Elles ont été essayées sous plusieurs formes depuis les années 1920 mais surtout dans les 1950 et 1960 alors que le prix du pétrole était bas. Elles ont largement été délaissées au profit des locomotives électriques en Europe et Diesel en Amérique par la suite. De plus, le niveau sonore qu'elles produisaient présentait également trop d'inconvénients en matière de pollution sonore pour qu'elles soient utilisées couramment dans le transport ferroviaire. Le développement des réacteurs dans l'aéronautique a permis d'améliorer performances et niveau sonore et dans les années 2000, la compagnie Bombardier Transport a présenté son JetTrain qui tente une nouvelle percée de cette technologie.

Description[modifier | modifier le code]

La turbine à gaz est un moteur thermique réalisant les différentes phases de son cycle thermodynamique dans une succession d’organes traversés par un fluide moteur gazeux en écoulement continu. C’est une différence fondamentale par rapport aux moteurs à pistons qui réalisent une succession temporelle des phases dans un même organe (généralement un cylindre).
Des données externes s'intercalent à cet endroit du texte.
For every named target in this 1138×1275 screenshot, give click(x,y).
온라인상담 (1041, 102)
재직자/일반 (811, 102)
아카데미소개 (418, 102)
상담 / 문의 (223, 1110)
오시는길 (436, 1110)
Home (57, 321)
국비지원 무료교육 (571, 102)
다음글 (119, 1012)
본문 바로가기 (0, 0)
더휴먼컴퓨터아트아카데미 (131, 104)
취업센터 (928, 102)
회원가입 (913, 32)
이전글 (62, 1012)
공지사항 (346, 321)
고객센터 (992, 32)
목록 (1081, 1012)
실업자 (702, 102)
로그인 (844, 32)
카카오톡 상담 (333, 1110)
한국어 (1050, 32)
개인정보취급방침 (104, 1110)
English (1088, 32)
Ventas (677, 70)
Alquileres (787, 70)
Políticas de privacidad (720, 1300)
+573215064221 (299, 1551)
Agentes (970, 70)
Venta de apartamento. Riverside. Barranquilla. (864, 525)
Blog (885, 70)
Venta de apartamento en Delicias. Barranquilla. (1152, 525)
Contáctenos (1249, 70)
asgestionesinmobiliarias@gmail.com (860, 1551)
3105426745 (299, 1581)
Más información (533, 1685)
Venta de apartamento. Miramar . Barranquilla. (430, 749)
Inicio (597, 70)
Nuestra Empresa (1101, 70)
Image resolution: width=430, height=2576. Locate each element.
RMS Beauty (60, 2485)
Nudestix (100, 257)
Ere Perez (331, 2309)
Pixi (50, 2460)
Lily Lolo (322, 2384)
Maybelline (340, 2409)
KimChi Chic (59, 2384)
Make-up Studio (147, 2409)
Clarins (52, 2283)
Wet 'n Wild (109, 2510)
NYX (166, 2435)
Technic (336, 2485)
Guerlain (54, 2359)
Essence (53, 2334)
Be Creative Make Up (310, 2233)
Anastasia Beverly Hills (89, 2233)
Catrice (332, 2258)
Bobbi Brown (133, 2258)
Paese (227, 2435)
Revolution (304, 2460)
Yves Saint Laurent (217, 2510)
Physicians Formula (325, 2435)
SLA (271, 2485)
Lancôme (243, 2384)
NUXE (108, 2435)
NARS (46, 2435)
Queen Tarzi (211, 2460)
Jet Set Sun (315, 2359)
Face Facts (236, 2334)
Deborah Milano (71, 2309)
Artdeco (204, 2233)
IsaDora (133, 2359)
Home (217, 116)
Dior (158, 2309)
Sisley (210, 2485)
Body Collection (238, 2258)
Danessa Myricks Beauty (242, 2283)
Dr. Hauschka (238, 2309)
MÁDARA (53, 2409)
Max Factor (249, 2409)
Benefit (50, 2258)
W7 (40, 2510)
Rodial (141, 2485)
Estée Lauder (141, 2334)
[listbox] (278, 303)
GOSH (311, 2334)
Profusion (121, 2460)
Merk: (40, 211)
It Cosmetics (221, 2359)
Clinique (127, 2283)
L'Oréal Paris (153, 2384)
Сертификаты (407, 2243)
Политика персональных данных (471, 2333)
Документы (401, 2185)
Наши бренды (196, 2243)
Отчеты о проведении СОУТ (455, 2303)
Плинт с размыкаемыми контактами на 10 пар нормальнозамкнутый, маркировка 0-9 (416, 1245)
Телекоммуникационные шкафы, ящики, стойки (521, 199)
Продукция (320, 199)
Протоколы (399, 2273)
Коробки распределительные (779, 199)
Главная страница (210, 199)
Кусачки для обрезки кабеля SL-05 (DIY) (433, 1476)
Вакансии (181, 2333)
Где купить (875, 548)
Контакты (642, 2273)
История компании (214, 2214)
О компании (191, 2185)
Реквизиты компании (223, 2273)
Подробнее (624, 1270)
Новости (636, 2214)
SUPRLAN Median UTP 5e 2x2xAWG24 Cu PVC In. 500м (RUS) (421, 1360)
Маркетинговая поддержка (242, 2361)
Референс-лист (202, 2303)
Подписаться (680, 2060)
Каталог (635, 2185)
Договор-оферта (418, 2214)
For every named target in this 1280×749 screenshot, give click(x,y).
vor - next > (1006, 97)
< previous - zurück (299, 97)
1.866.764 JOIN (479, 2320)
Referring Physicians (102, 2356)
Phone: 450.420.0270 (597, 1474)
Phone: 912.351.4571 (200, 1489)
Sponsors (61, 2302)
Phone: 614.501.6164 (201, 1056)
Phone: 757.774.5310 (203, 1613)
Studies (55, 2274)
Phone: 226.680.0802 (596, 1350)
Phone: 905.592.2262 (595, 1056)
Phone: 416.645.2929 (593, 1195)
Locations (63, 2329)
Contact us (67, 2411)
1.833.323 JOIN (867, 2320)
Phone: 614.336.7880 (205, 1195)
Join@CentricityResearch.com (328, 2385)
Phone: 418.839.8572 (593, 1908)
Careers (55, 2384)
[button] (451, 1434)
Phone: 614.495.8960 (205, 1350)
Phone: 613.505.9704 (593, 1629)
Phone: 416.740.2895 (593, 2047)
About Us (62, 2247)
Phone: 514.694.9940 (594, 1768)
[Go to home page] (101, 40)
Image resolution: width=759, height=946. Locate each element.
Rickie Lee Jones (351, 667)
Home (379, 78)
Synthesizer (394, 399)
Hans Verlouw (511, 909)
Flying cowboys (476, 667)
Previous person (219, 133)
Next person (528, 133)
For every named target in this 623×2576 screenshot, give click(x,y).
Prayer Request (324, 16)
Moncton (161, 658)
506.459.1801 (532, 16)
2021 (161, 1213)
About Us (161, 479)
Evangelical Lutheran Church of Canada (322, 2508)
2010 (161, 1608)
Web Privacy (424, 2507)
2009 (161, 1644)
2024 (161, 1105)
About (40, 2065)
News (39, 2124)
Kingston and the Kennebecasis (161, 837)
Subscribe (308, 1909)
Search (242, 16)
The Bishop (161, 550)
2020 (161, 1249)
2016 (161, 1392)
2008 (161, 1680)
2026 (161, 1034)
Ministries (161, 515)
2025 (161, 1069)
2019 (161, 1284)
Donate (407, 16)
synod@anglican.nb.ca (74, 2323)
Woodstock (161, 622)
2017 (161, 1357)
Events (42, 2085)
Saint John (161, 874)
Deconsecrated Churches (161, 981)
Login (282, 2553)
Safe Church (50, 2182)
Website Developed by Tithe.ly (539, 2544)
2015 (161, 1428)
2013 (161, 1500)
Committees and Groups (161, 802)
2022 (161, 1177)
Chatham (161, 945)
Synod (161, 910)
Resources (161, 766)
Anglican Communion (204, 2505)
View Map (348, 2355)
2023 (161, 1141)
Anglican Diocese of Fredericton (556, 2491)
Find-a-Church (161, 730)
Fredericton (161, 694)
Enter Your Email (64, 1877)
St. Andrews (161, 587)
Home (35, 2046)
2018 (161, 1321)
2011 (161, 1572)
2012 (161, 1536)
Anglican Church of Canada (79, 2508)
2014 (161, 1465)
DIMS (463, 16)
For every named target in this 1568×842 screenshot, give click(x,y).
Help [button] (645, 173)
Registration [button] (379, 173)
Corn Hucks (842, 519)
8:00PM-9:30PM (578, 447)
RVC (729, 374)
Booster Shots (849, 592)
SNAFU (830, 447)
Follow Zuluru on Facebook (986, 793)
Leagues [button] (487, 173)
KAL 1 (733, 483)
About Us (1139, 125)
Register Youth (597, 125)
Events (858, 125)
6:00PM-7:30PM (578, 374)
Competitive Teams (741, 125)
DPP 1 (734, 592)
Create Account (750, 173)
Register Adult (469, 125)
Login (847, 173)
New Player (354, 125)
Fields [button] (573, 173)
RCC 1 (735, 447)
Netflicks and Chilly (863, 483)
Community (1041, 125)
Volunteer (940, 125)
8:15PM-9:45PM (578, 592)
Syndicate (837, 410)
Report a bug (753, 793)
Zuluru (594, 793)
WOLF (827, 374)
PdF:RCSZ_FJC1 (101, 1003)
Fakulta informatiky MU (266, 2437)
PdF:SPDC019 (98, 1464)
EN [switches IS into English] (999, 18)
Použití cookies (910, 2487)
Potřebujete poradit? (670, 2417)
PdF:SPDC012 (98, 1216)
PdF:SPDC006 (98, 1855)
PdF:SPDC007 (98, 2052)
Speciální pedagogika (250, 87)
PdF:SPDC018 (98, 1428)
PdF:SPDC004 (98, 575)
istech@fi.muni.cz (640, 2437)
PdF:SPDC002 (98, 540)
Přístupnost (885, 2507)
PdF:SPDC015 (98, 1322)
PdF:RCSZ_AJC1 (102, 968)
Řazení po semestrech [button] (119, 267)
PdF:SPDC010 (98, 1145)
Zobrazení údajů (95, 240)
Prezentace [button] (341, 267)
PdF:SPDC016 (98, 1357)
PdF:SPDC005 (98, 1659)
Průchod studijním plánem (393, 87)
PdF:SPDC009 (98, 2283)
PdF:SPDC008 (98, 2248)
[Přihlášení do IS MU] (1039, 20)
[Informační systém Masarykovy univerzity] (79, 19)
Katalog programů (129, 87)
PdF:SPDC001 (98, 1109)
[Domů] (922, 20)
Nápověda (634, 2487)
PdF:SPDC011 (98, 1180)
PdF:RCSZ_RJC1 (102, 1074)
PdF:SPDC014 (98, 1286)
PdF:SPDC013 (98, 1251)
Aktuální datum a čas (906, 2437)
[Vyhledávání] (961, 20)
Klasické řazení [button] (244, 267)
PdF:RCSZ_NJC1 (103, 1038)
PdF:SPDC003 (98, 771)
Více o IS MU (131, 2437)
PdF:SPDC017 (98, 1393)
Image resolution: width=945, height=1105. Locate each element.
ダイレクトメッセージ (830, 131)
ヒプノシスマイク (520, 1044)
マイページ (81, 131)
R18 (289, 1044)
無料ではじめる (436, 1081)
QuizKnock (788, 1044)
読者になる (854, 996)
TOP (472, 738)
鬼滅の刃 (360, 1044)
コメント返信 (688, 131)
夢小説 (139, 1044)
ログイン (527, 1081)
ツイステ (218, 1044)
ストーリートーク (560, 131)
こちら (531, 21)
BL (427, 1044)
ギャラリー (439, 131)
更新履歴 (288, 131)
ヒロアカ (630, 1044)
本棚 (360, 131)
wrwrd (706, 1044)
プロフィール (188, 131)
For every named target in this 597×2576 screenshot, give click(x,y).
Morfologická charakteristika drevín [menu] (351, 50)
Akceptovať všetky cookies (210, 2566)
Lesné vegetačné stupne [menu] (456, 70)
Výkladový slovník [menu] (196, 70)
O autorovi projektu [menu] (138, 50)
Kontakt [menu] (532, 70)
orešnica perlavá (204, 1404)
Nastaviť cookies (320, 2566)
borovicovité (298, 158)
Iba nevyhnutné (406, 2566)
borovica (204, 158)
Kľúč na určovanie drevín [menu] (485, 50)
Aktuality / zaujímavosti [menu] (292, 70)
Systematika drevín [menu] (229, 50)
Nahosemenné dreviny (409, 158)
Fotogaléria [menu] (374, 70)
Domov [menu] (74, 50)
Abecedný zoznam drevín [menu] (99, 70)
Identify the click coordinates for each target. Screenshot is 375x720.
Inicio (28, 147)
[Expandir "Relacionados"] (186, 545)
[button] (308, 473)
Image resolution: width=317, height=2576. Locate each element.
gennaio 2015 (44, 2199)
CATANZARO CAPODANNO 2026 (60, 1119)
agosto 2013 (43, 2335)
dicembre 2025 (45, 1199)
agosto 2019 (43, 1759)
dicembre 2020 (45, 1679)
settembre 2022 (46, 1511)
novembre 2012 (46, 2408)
Dans sa forme la plus simple, la turbine à gaz fonctionne selon le cycle dit de Joule comprenant successivement et schématiquement[1]:

  • admission de l'air à l'amont ;
  • une compression adiabatique qui consomme de l’énergie mécanique ;
  • un chauffage isobare comme pour un moteur Diesel ;
  • une détente adiabatique jusqu’à la pression ambiante qui produit de l’énergie mécanique ;
  • un refroidissement isobare ;
  • l'échappement des gaz brûlés.

Le rendement est le rapport du travail utile (travail de détente – travail de compression) à la chaleur fournie par la source chaude. Le rendement théorique croit avec le taux de compression et la température de combustion. Il est supérieur à celui du cycle Diesel car sa détente n’est pas écourtée.

La turbine à gaz peut être couplée à un arbre de transmission mécanique ou hydraulique pour transmettre le mouvement aux organes de transmission (Hélicoptère) ou aux essieux par l'intermédiaire d'une boite de vitesses (ETG-RTG); ou bien à un alternateur (TGV - prototype) pour produire le courant alimentant les moteurs électriques. Les turbines à gaz ont un rapport poids, encombrement / puissance très avantageux par rapport à un moteur Diesel équivalent. De plus, la turbine a peu de pièces mobiles ce qui diminue l'usure et la détérioration par friction et donc l'entretien. Ceci présentait un net avantage pour les compagnies de chemin de fer.

Cependant, la puissance et l'efficacité d'une turbine diminuent rapidement lorsqu'on réduit la vitesse de rotation, contrairement à un moteur à pistons, dont la courbe est relativement constante à tous les régimes de rotation. Ce type de propulsion est donc idéal pour des engins effectuant de longs trajets à grande vitesse constante ETG-RTG. Elles ont également souffert le fait d'être très bruyantes, polluantes, avec une consommation de carburant très importante. Les coûts d'exploitation devinrent prohibitifs avec l'augmentation continue des prix du pétrole dans le cas des RTG.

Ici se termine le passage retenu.